Sull'intricata vicenda post-Asa, dopo l'appello del sindacato (LEGGI QUI), ci scrive Andrea Innocenti, amministratore delegato di Ederambiente. Ecco la sua lettera.
«Gent.mo Roberto Falletti, con immenso dispiacere apprendo grazie al Quotidiano del canavese, le sue preoccuopazioni ed esternazioni. Dispiacere dettato dalla storia e dai fatti, il passato non può essere accantonato con esclamazioni del tipo "chiarezza e giustizia nascondono interessi privati di alcune aziende".
Mi sembra scontato dire che sono proprio gli interessi economici che portano delle aziende a lavorare per produrre delle offerte valide e aggiudicarsi degli appalti, ma la sfido a trovare altre aziende che, pur nella certezza del torto subito, rinunciano a fare ricorsi per scongiurare il fallimento di ASA e garantire lo stipendio a più di cento lavoratori. La storia parla chiaro, e non va dimenticata, noi rinunciammo ad agire nell'interesse dei lavoratori e fu semplicemente la nostra coscienza a parlare e a scontrarsi con la nostra logica che invece prevedeva di continuare stante le anomalie riscontrate nella gara.

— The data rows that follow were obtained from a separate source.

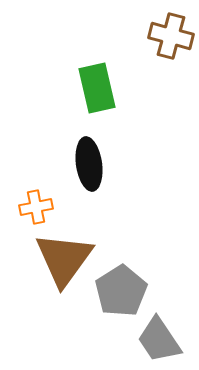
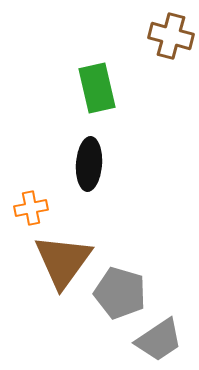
black ellipse: rotated 12 degrees clockwise
orange cross: moved 5 px left, 1 px down
brown triangle: moved 1 px left, 2 px down
gray pentagon: moved 1 px left, 2 px down; rotated 24 degrees counterclockwise
gray trapezoid: rotated 90 degrees counterclockwise
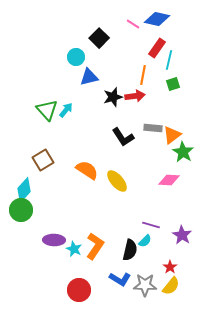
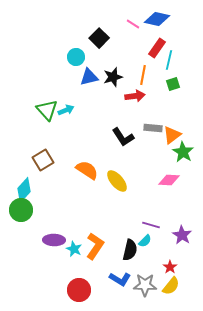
black star: moved 20 px up
cyan arrow: rotated 28 degrees clockwise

Ora alla luce di quanto comunicato dall'IVASS abbiamo chiesto di vedere i documenti, è un nostro diritto, ma quei documenti ad oggi non li abbiamo ricevuti per intero e ci vediamo costretti a rimbalzare tra CCA, Commissario Straordinario e Ministero senza ricevere risposta alcuna alle nostre comunicazioni scritte.
Ma questo a lavoratori e sindacati poco deve importare. Oggi, ammesso e non concesso che ci siano state delle anomalie, sono proprio i lavoratori a godere della più assoluta sicurezza, e sono stato io personalmente già la scorsa settimana a scrivere al giornale per spegnere le prime scintille e rassicurare tutti, e lo voglio ripetere. "A questo punto della procedura di gara le posizioni dei lavoratori non vengono assolutamente messe a rischio".
A fronte di quanto esposto la invito pertanto a non preoccuparsi degli eventuali "litigi tra aziende" e a continuare invece l'ottimo lavoro che sta facendo nell'interesse dei lavoratori e, nello specifico, al pagamento degli arretrati e alla ri collocazione degli esuberi perchè, come fu allora in occasione del mancato ricorso al consiglio di stato, sarà oggi in occasione dell'accesso agli atti di gara, alla fine i lavoratori non saranno mai messi a rischio dalle nostre aziende».